Durante décadas, a fidelização num negócio físico foi um cartão de papel com selos de tinta. Funcionava até o cliente o perder, o molhar no bolso ou se esquecer de o levar. O cartão digital resolve isto sem lhe pedir que mude hábitos: usa a carteira que já traz.
O que é exatamente
É a versão digital do seu cartão de selos ou pontos. Em vez de papel, vive dentro da Apple Wallet no iPhone ou da Google Wallet no Android, as mesmas aplicações onde as pessoas guardam cartões de embarque. Em cada compra atualiza-se sozinho.
Papel, aplicação própria ou Wallet
A aplicação própria parece a opção completa e bate num muro: a maioria das pessoas não instala a aplicação de uma cafetaria. O cartão na Wallet evita esse muro porque não há nada para instalar.
Como o cliente o adiciona, em três passos
- Digitaliza o QR da loja ou abre um link. O cartão abre no navegador.
- Toca em adicionar à Apple Wallet ou guardar na Google Wallet. Nenhuma aplicação é descarregada.
- Está feito. O cartão fica na carteira e atualiza-se a cada visita.
O que torna diferente o aviso de proximidade
É a parte mais mal interpretada. O aviso no ecrã de bloqueio não é uma notificação. Não é o negócio que o envia, não se programa e não se escreve. É o sistema operativo do telemóvel que o constrói quando o cliente entra num raio de cerca de cem metros de uma morada guardada dentro do cartão.
- Não se pode abusar. Não há forma de enviar vinte: o telemóvel mostra-o quando o cliente está perto, e pronto.
- Depende das coordenadas da loja. É a falha mais comum: um negócio registado sem latitude e longitude, e o aviso simplesmente não existe, sem que nada dê erro.
- Android e iPhone sabem de formas diferentes. A Google propaga uma mudança de morada quase sozinha.
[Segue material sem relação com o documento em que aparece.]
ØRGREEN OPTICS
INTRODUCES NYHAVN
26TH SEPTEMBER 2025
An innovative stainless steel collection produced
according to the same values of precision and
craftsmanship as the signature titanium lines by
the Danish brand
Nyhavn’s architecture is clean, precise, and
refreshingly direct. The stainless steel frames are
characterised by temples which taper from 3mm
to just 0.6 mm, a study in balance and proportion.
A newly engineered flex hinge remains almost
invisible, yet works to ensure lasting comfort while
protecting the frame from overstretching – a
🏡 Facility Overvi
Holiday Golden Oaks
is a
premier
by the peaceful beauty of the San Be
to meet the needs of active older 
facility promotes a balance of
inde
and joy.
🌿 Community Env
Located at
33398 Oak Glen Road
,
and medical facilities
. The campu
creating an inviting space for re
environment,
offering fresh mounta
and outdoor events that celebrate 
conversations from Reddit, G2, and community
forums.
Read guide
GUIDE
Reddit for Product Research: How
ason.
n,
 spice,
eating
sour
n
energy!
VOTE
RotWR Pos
No iPhone o dado viaja dentro do ficheiro do passe, por isso é preciso empurrar uma atualização.
O que um cartão na Wallet não faz
- Não sabe ao certo se um utilizador de Android o guardou. A Apple confirma quando o iPhone regista o passe. Na Google o sinal é indireto.
- Não substitui o email. O texto que cabe é curto e o cliente só o vê se abrir a carteira.
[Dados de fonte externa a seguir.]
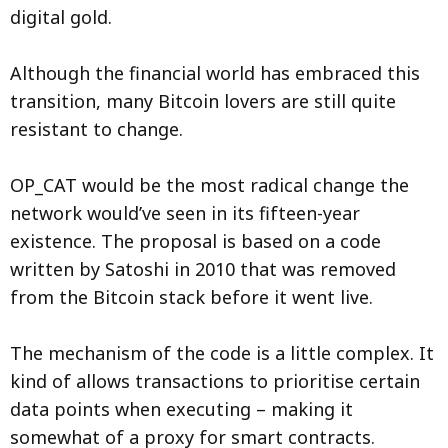
digital gold.
Although the financial world has embraced this
transition, many Bitcoin lovers are still quite
resistant to change.
OP_CAT would be the most radical change the
network would’ve seen in its fifteen-year
existence. The proposal is based on a code
written by Satoshi in 2010 that was removed
from the Bitcoin stack before it went live.
The mechanism of the code is a little complex. It
kind of allows transactions to prioritise certain
data points when executing – making it
somewhat of a proxy for smart contracts.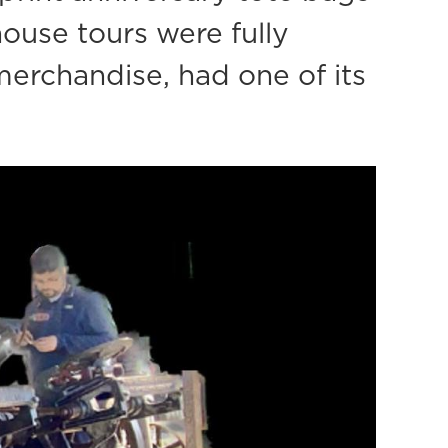
house tours were fully
erchandise, had one of its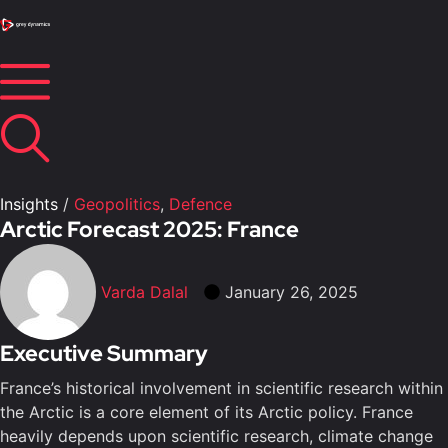
Insights
/
Geopolitics
,
Defence
Arctic Forecast 2025: France
Varda Dalal
January 26, 2025
Executive Summary
France’s historical involvement in scientific research within
the Arctic is a core element of its Arctic policy. France
heavily depends upon scientific research, climate change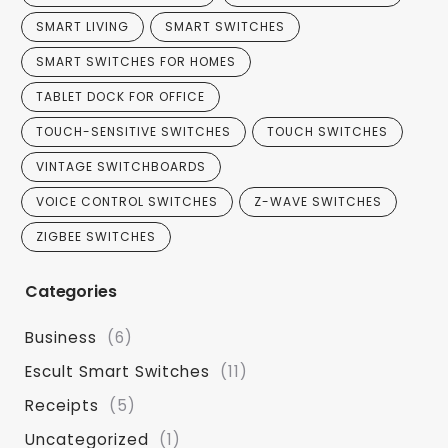
SMART LIVING
SMART SWITCHES
SMART SWITCHES FOR HOMES
TABLET DOCK FOR OFFICE
TOUCH-SENSITIVE SWITCHES
TOUCH SWITCHES
VINTAGE SWITCHBOARDS
VOICE CONTROL SWITCHES
Z-WAVE SWITCHES
ZIGBEE SWITCHES
Categories
Business
(6)
Escult Smart Switches
(11)
Receipts
(5)
Uncategorized
(1)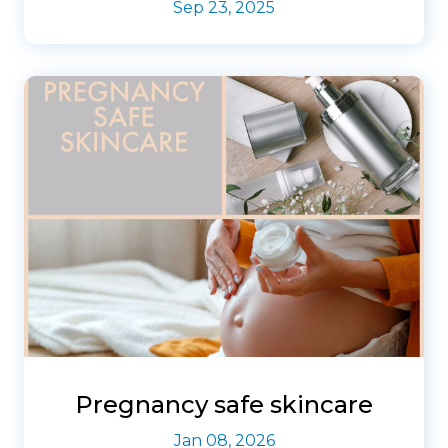
Sep 23, 2025
Pregnancy safe skincare
Jan 08, 2026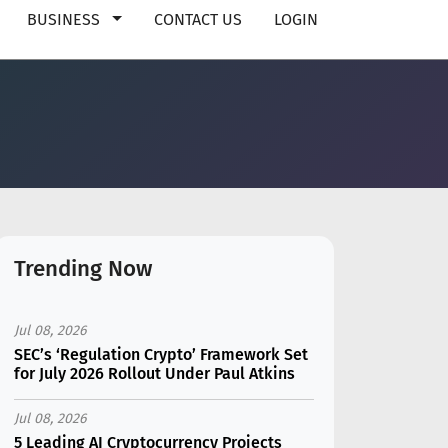
BUSINESS
CONTACT US
LOGIN
Trending Now
Jul 08, 2026
SEC’s ‘Regulation Crypto’ Framework Set
for July 2026 Rollout Under Paul Atkins
Jul 08, 2026
5 Leading AI Cryptocurrency Projects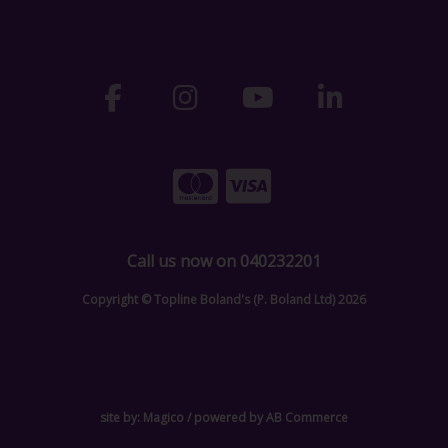
Call us now on 040232201
Copyright © Topline Boland's (P. Boland Ltd) 2026
site by:
Magico
/ powered by
AB Commerce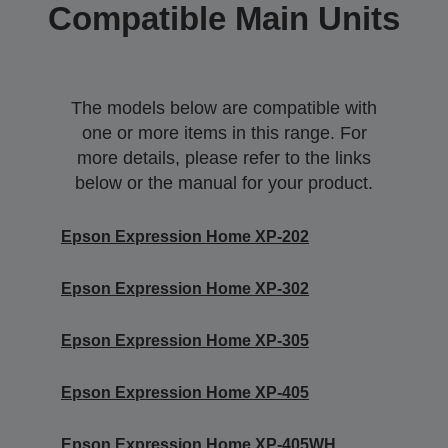
Compatible Main Units
The models below are compatible with
one or more items in this range. For
more details, please refer to the links
below or the manual for your product.
Epson Expression Home XP-202
Epson Expression Home XP-302
Epson Expression Home XP-305
Epson Expression Home XP-405
Epson Expression Home XP-405WH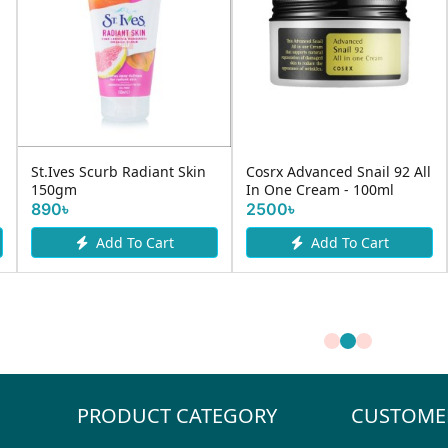
St.Ives Scurb Radiant Skin
Cosrx Advanced Snail 92 All
150gm
In One Cream - 100ml
890৳
2500৳
Add To Cart
Add To Cart
PRODUCT CATEGORY
CUSTOME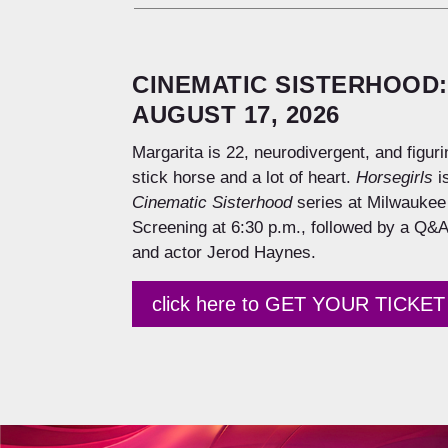
CINEMATIC SISTERHOOD:
AUGUST 17, 2026
Margarita is 22, neurodivergent, and figuri
stick horse and a lot of heart.
Horsegirls
is
Cinematic Sisterhood
series at Milwaukee 
Screening at 6:30 p.m., followed by a Q&A
and actor Jerod Haynes.
click here to GET YOUR TICKET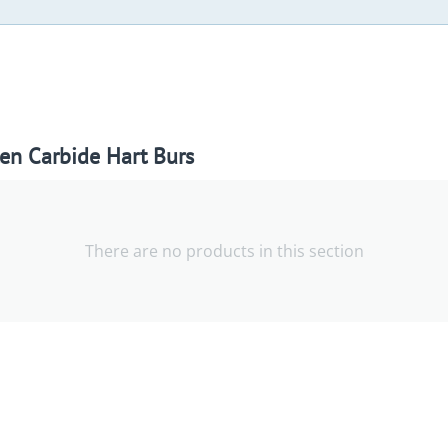
en Carbide Hart Burs
There are no products in this section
- Não lê o talão. Salvo ligá-lo ao seu POS, quem soma o selo é uma pessoa a digitalizar um código.
- Não serve de nada sem identificar o cliente. A graça é reconhecê-lo na visita seguinte.
O que pedir a um fornecedor
- O que acontece quando mudo o design? A resposta boa é que se atualiza nos telemóveis que já o têm.
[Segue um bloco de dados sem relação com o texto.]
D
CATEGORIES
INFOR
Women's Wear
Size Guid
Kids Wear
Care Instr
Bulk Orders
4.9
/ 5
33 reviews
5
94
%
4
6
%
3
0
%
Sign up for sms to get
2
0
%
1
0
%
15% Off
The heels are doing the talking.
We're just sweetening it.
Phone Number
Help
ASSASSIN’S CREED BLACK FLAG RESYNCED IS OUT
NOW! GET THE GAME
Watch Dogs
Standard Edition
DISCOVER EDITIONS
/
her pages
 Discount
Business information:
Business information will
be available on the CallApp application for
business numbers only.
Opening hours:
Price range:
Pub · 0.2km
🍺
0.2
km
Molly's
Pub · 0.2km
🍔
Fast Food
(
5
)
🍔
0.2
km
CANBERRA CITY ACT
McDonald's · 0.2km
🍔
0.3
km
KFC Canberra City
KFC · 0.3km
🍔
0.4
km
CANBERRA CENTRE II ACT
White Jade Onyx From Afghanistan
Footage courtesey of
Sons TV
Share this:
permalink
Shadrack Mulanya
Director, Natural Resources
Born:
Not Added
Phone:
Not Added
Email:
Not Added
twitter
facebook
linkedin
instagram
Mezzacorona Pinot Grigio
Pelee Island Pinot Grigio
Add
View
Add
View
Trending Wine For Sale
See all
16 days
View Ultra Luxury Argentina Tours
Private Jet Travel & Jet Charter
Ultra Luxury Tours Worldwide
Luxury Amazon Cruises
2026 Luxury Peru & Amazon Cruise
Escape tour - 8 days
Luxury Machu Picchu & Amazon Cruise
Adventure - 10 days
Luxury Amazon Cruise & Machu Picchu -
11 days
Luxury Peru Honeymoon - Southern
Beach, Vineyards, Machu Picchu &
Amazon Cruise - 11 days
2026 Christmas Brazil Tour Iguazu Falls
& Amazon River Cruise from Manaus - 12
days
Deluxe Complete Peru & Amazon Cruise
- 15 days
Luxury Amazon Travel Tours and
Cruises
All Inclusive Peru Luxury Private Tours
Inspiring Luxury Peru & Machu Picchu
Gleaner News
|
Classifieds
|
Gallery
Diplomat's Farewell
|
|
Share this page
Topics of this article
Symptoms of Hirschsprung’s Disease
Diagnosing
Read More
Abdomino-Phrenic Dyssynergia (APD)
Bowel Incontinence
- Como sabe um iPhone? Se a resposta não mencionar empurrar a atualização para o dispositivo, o fornecedor só implementou o lado da Google.
- O que acontece se enviar a mudança a mil clientes de uma vez? Um sistema sério fá-lo por lotes.
- Posso exportar os meus dados? Os seus clientes são seus. Sem exportação, está a alugar a sua própria lista.
Quanto tempo demora a montar
O cartão em si são minutos. O que leva tempo é o que está à volta, e é aí que se decide se funciona: o QR onde o cliente já espera, a frase com que se oferece, a equipa a oferecê-lo, e os avisos automáticos que fazem voltar quem arrefece.
Essa frase vale mais do que parece. Tem o nosso cartão? capta metade de o décimo café é oferecido, guardo-lho no telemóvel?
Digitalizar o cartão que já tem
- Respeite os selos que já têm. Pedir a um habitual que comece do zero é a forma mais rápida de perder justamente as pessoas para quem o programa existe.
- Deixe os dois conviver algumas semanas. Nem toda a gente muda no primeiro dia.
- Marque uma data para deixar de imprimir. Manter os dois para sempre é manter mal os dois.
E uma coisa a fazer pelo caminho: esta é a sua única oportunidade sem custo de mudar o número de selos ou o prémio. Mudá-lo mais tarde lê-se como mudar as regras a meio; mudá-lo numa migração lê-se como um programa novo.